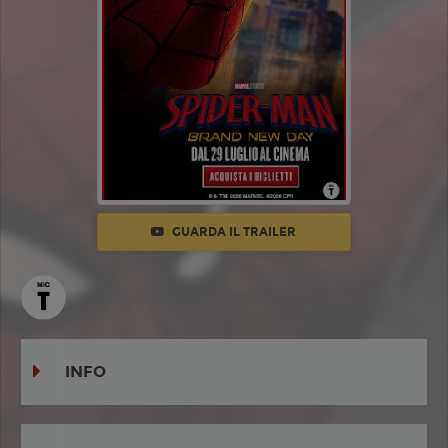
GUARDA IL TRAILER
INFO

...

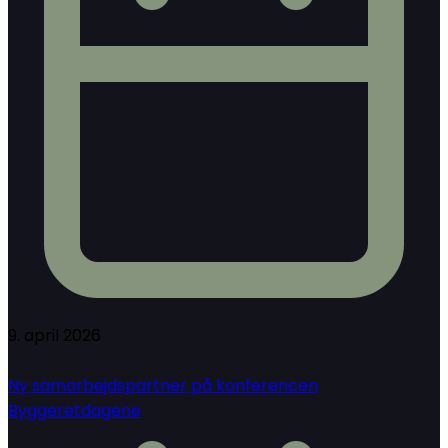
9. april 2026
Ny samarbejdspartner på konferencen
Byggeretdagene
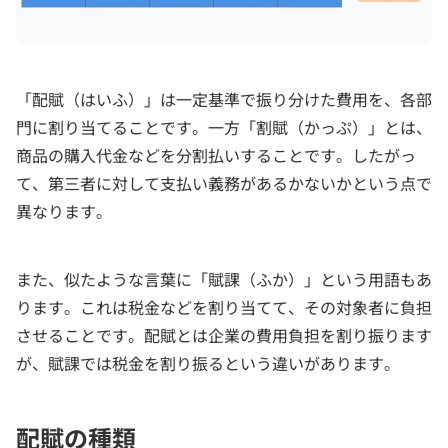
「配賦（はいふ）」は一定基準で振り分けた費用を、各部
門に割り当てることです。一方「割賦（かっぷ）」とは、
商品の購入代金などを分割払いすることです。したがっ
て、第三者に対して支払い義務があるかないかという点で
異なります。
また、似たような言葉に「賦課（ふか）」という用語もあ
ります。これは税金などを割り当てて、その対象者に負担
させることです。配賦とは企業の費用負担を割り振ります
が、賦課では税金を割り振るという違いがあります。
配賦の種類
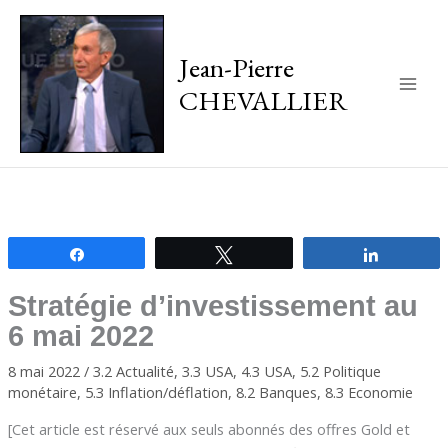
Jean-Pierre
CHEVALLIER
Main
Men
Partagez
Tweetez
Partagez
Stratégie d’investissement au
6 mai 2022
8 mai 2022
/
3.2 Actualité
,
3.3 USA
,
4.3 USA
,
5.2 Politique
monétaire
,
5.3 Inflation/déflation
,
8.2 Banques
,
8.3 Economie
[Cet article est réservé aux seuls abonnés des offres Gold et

_Your assignment:_ In the material above, locate the line containing "5.3 Inflation/déflation" and the line containing "[Cet article est". Transcribe exactly those two lines and every line between them, and nothing more.

_Expected output:_
5.3 Inflation/déflation
,
8.2 Banques
,
8.3 Economie
[Cet article est réservé aux seuls abonnés des offres Gold et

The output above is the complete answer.